Ever since the arrival of the digital age there have been discussions centered around which is the better fit for poetry: the printed page of a book or magazine; or the screen of a personal computer, tablet, or smartphone. Whenever I've taken part in one of these discussions, I've always opined that it makes no difference whether a poem is viewed on the page of a book or on a digital device, that Keats' "Bright Star" is the same lovely work of art on either media. That's not to say I don't appreciate books as objects, as collectibles having various degrees of loveliness, or that I don't take pleasure in handling books or reading from their pages, only that when it comes to poetry, I think we as poets/artists are fortunate that our works of art, the poems themselves, do not depend on any particular media.
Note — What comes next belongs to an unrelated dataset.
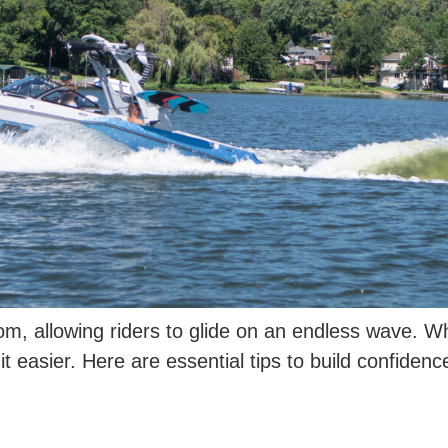
om, allowing riders to glide on an endless wave. W
t easier. Here are essential tips to build confidenc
I came upon an intriguing article in The Guardian which seems to reinforce my school of thought: Why Kanye West and Nicki Minaj are hooked on tampering with their finished albums -- In the age of streaming, an artist can endlessly tweak their masterpieces - but where does it end? In these days where digital downloads and streaming music may very well have surpassed acquiring hard copies (vinyl, tape, or compact disc) artists are using technology to revise/tweak their newly released works!!! They are also releasing unfinished albums and using technology to "update" them! While the article mentions that some purists might reject this idea, because, "records are windows into a particular point in time and artists should leave them alone as a record of that particular moment," to me these modern possibilities are thrilling.
I know that many poets love to revise. While no one has to revise, thanks to digital technology one has the option to revise already released, finished works -- easily. Of course, I am talking about this realm wherein I publish, here at PMO, but the option exists wherever one self-publishes. I am beyond excited to see established artists doing this. As some here may know, I personally don't like to post poems that aren't substantially finished. But now, when I do tweak one of my "substantially finished" poems, I can point to much more successful artists than I, people at the top of their game who are doing the same thing.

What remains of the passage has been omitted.